Th. Il me semble que si par l’importance de la conséquence on entend celle du conséquent, c’est-à-dire la grandeur du bien ou du mal qui peut suivre, on doit tomber dans l’espèce précédente de faux jugement, où le bien ou mal à venir est mal représenté. Ainsi il ne reste que la seconde espèce de faux jugement dont il s’agit présentement, savoir celle où la conséquence est mise en doute.

Ph. Il serait aisé de montrer en détail que les échappatoires que je viens de toucher sont tout autant de jugements déraisonnables ; mais je me contenterai de remarquer, en général, que c’est agir directement contre la raison que de hasarder un plus grand bien pour un plus petit (ou de s’exposer à la misère pour acquérir un petit bien et pour éviter un petit mal), et cela sur des conjonctures incertaines et avant d’être entré dans un juste examen.

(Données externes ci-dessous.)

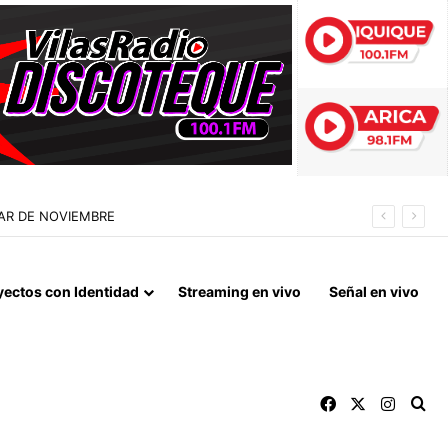
 QUE MARCA EL CORAZÓN DE LA FIESTA DE SAN LORENZO
yectos con Identidad
Streaming en vivo
Señal en vivo
Facebook
X
Instag
Bu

Th. Comme ce sont deux considérations hétérogènes (ou qu’on ne saurait comparer ensemble) que celle de la grandeur de la conséquence et celle de la grandeur du conséquent[1] les moralistes, en les voulant comparer, se sont assez embrouillés, comme il parait par ceux qui ont traité de la probabilité. La vérité est qu’ici comme en d’autres estimes disparates et hétérogènes et pour ainsi dire de plus d’une dimension, la grandeur de ce dont il s’agit est en raison composée de l’une et l’autre estimation, et comme un rectangle où il y a deux considérations, savoir celle de la longueur et celle de la

  1. La grandeur de la conséquence, c’est-à-dire le plus ou moins de probabilités que le bien ou le mal prévus arriveront : la grandeur du conséquent, c’est-à-dire le plus ou moins de bien ou de mal que l’événement doit amener. P. J.